Merchants also attend to so many aspects of an enterprise—everything from sales, production and distribution to hiring, payroll and training—that they can’t afford to devote too much time to any single facet, notes Joe Fiorella, principal at Kansas City, Mo.-based Central Funding. Business owners respond to what’s most urgent, not necessarily what’s most important.
For whatever reason, some business owners spiral downward into financial ruin, bouncing checks, stacking merchant cash advances and continually seeking yet another merchant cash advance to bail them out of a precarious situation, says Jeremy Brown, chairman of Bethesda, Md.-based Rapid Advance.

Weitz advises sitting down with those clients and coming to an understanding of the situation. In some cases, enough cash might be coming in but the incoming autopayments aren’t timed to cover the outgoing autopayments, he says by way of example.

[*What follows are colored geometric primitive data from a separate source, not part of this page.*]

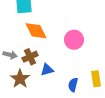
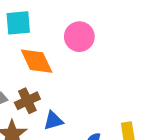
pink circle: (74, 40) -> (79, 37), moved

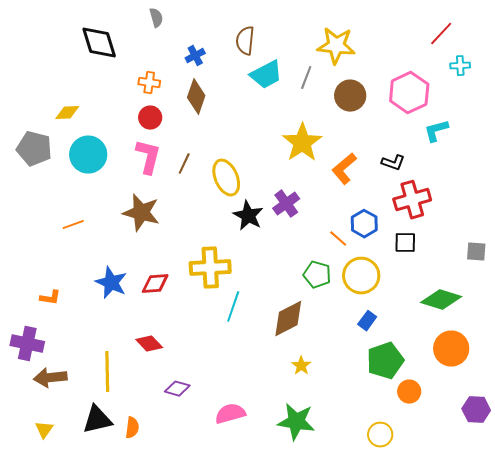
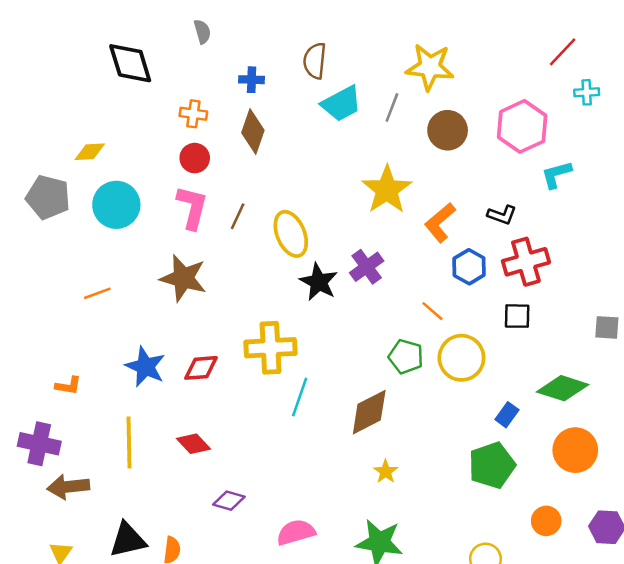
blue cross: (195, 56) -> (252, 80), turned 30
blue hexagon: (364, 224) -> (469, 267), moved
blue rectangle: (367, 321) -> (507, 415), moved
yellow line: (107, 372) -> (129, 443), moved
orange circle: (409, 392) -> (546, 521), moved

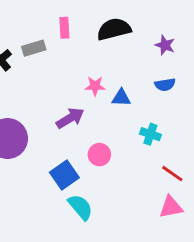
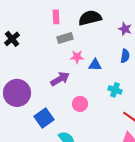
gray rectangle: (34, 48) -> (65, 38), moved
blue semicircle: (165, 85) -> (125, 56), turned -72
blue square: (64, 175) -> (44, 118), moved

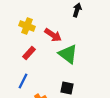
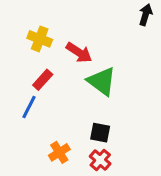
black arrow: (77, 10) -> (146, 15), moved
blue line: (23, 81) -> (29, 107), moved

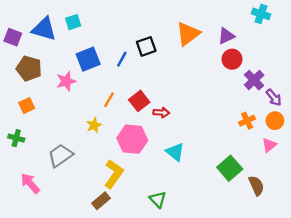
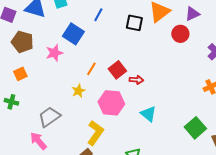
black square: (146, 46) -> (134, 23), moved, turned 30
blue square: (88, 59) -> (73, 34), turned -35
blue line: (122, 59) -> (98, 15), moved
red circle: (232, 59) -> (180, 34), moved
pink arrow: (30, 183) -> (38, 141), moved

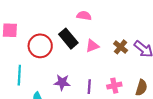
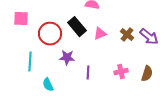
purple star: (62, 82) -> (67, 58), moved
purple line: (89, 87) -> (88, 73), moved

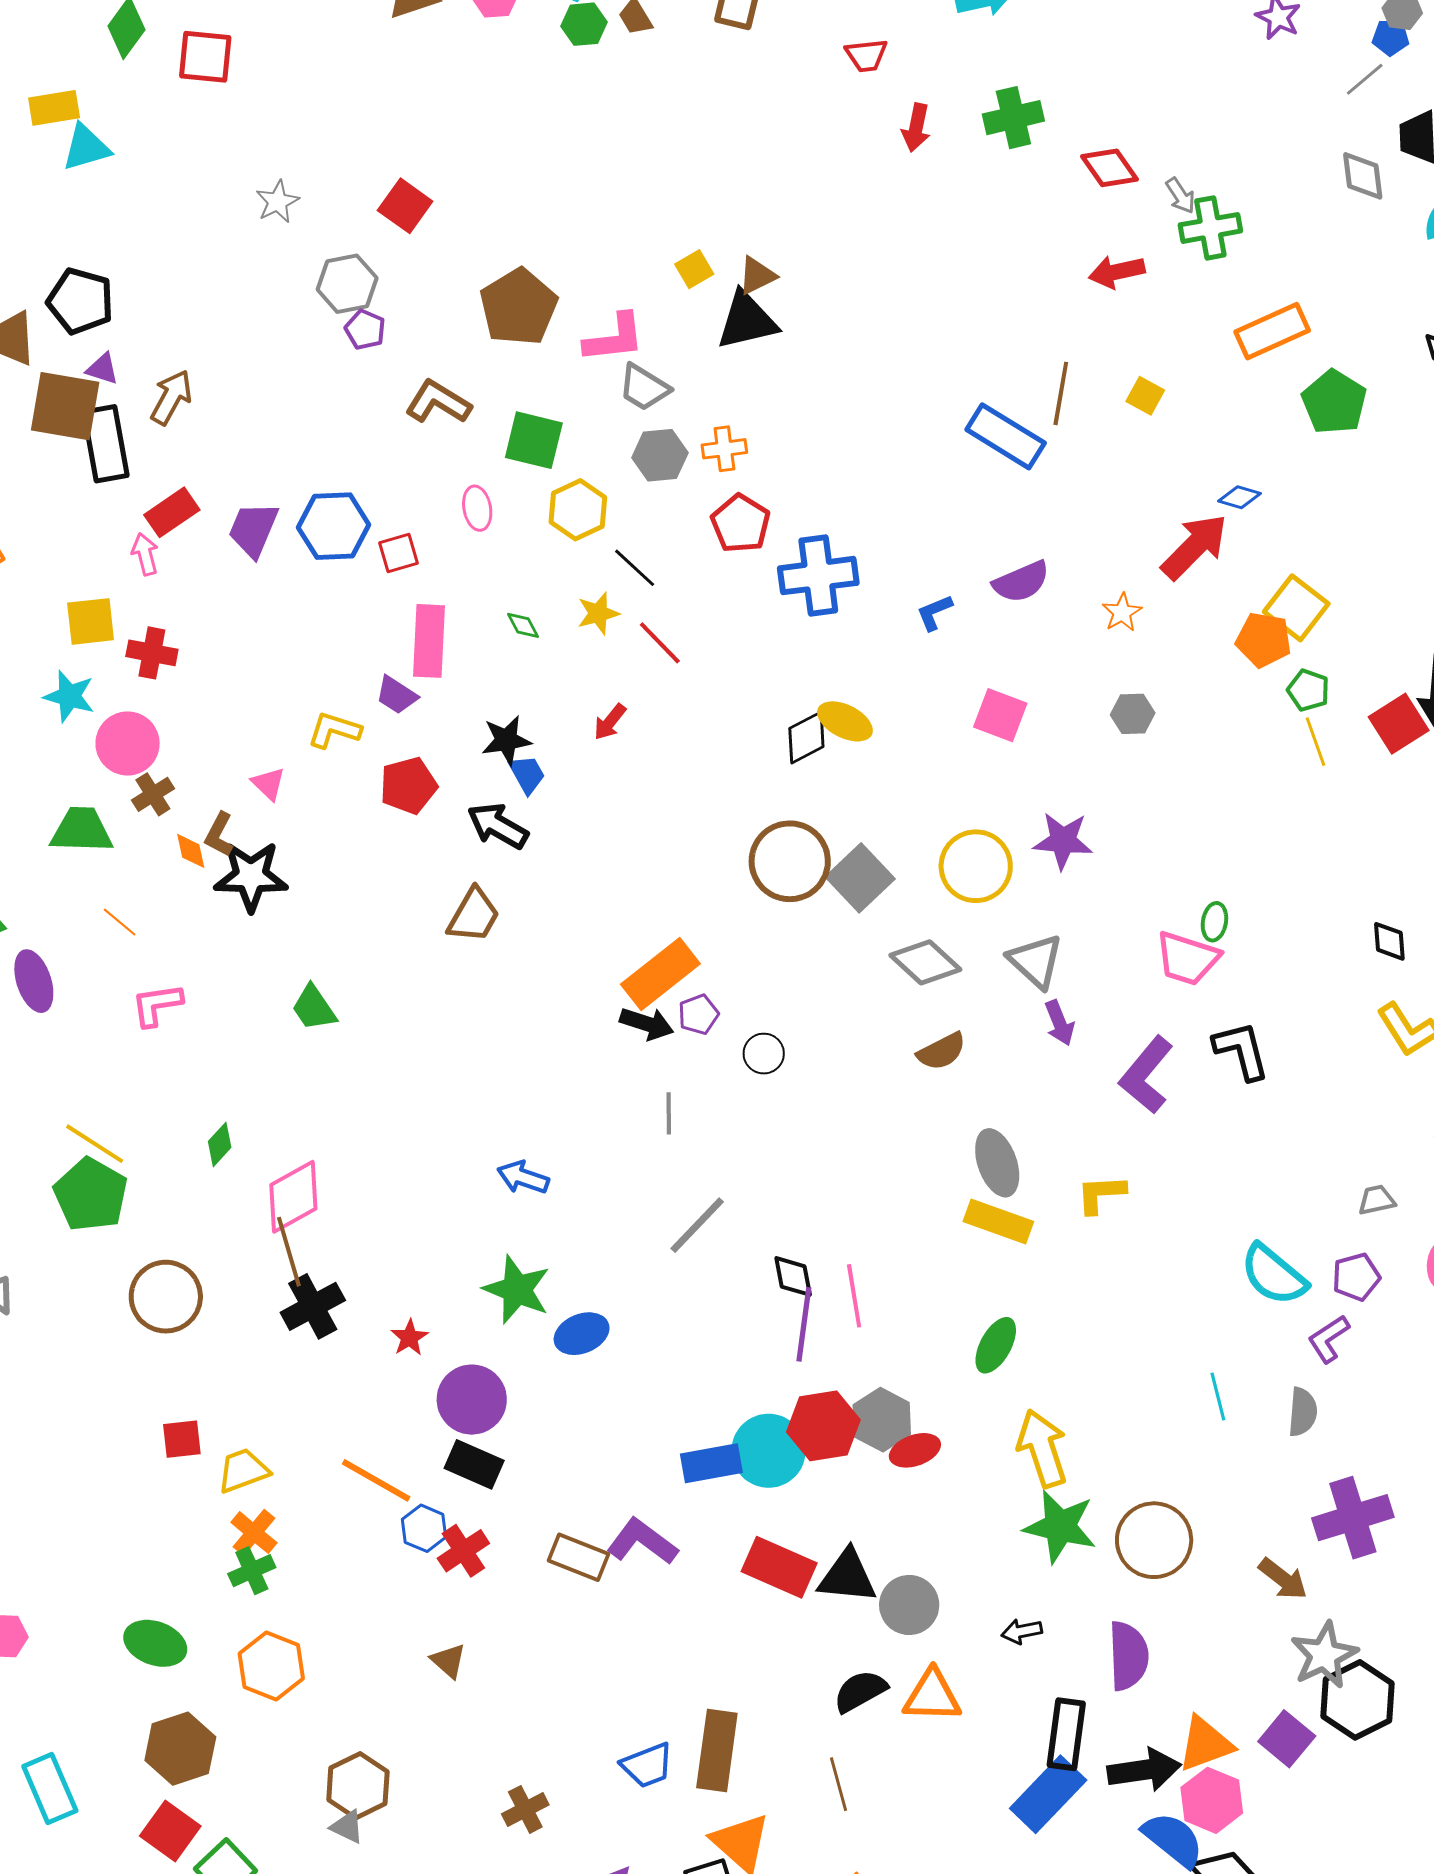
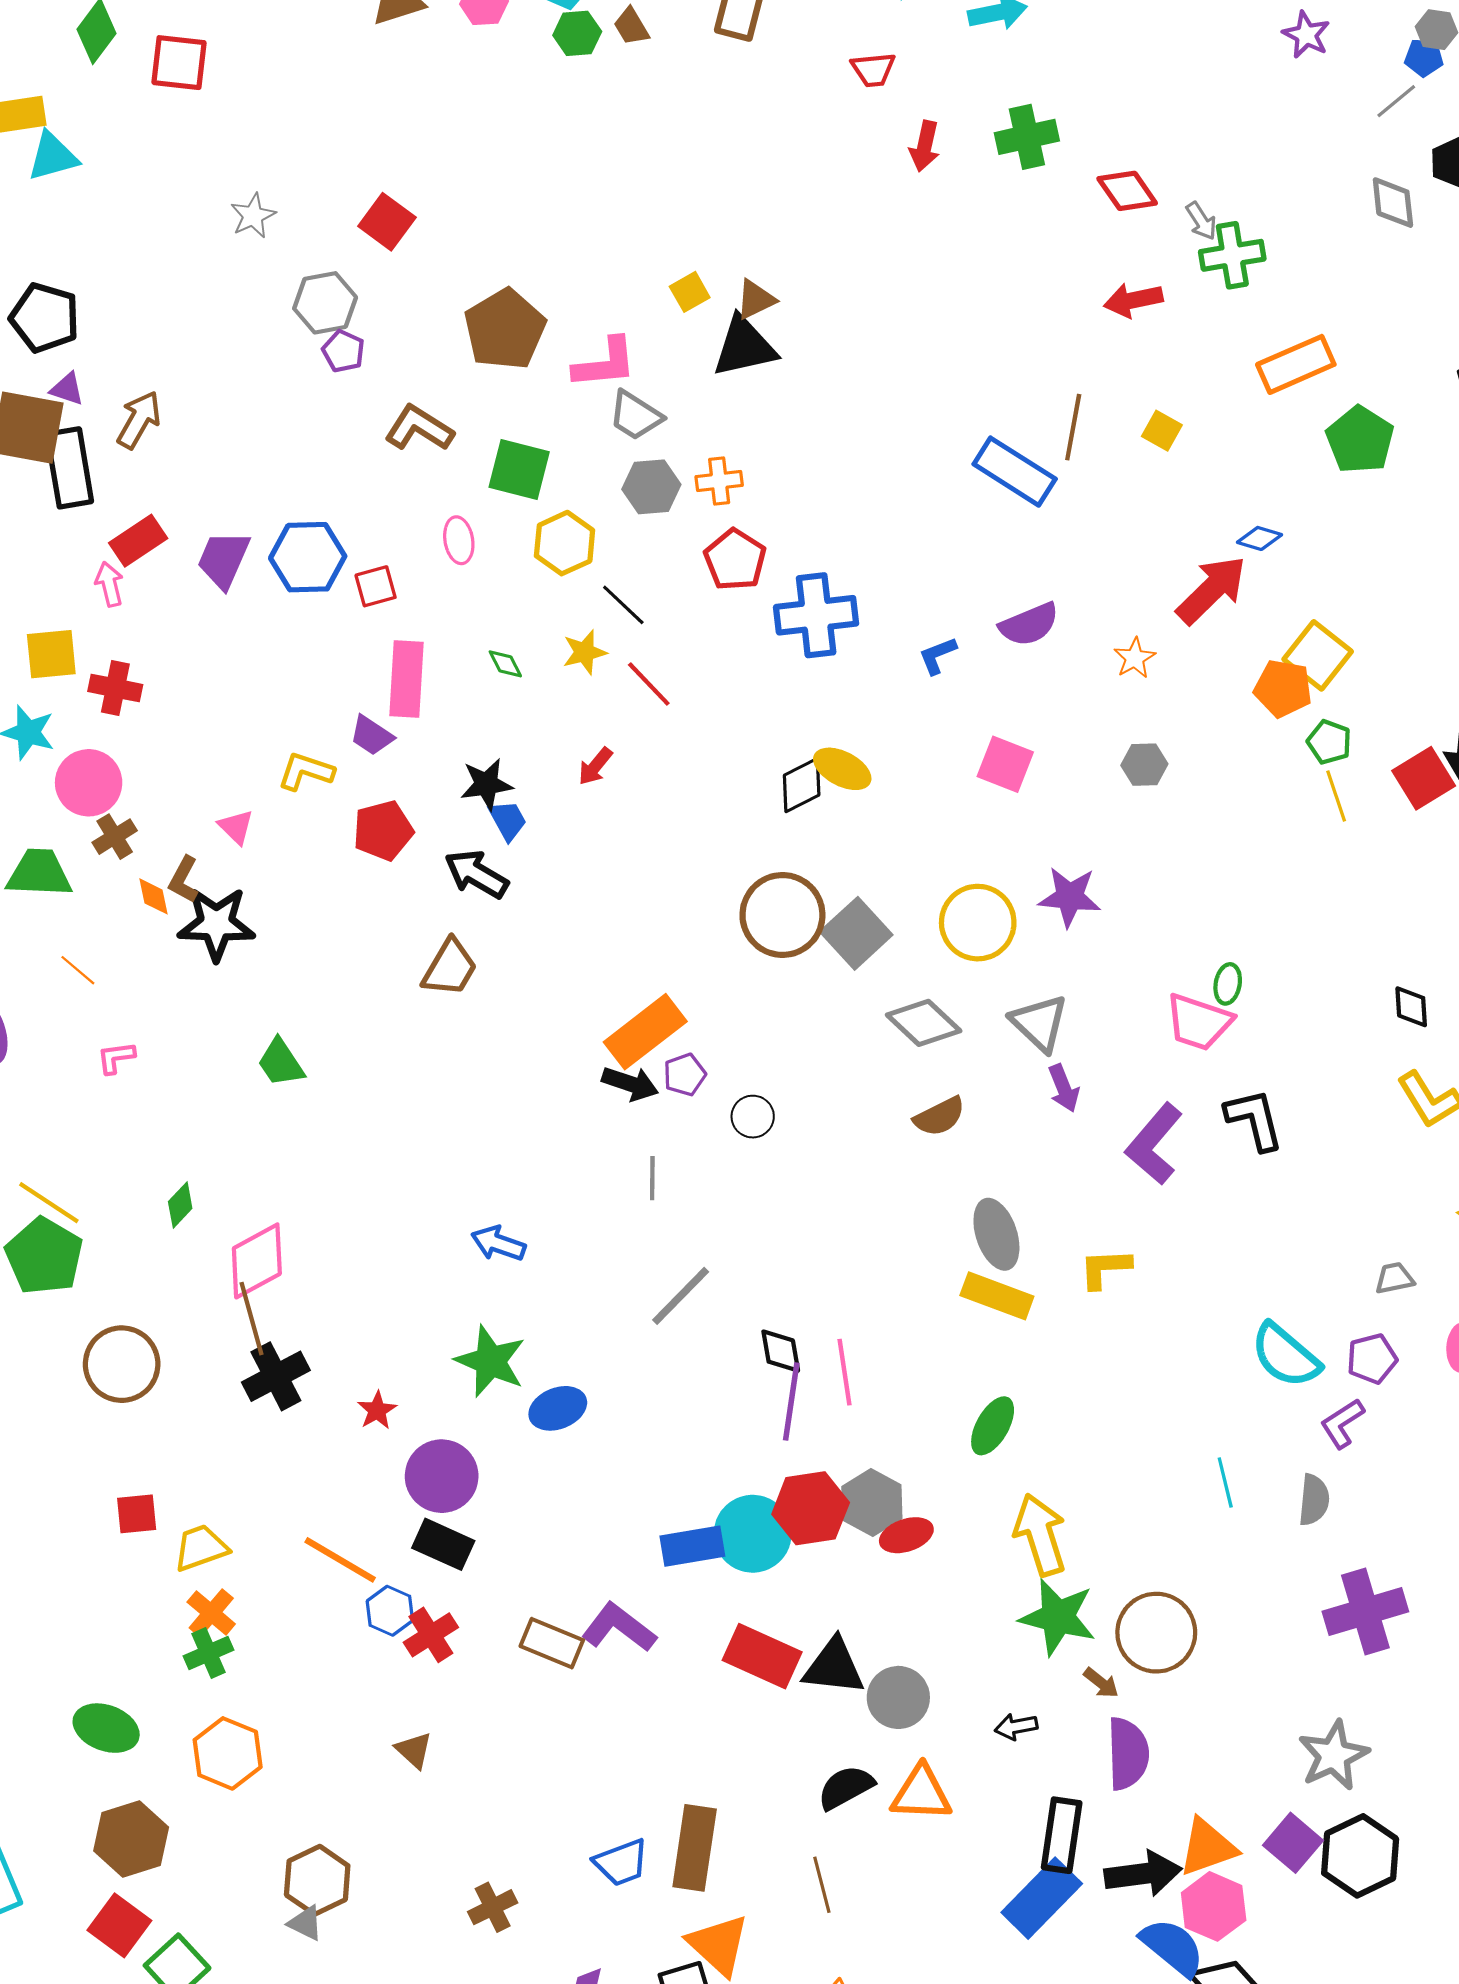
pink L-shape: (157, 1005) -> (116, 1058), size x0.7
brown arrow: (1283, 1579) -> (1101, 1683), moved, size x0.7
black hexagon: (1357, 1700) -> (1360, 1856), moved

Informing clients of such problems makes a demonstrable difference. “We can see that it works because we have clients renewing with us,” says Weitz. “We’re able to swim them upstream to different products” as their finances gradually improve, he says.
The products in that stream begin with relatively higher-cost vehicles like merchant cash advances and proceed to other less-expensive instruments with better terms, says Brown. Those include term loans, Small Business Administration loans, equipment leasing, receivables factoring and, ultimately the goal for any well-capitalized small business—a relationship with the local bank.
Failing to consider those options and instead simply abetting stackers to make a quick buck can give the industry a “black eye,” and it benefits none of the parties involved, Tibbs observes. But merchants deserve as much blame as funders and brokers, she maintains.
Prospective clients who stack MCAs, don’t care about their credit rating and simply want to staunch their financial bleeding probably account for 35 percent to 40 percent of the applicants Tibbs encounters, she says.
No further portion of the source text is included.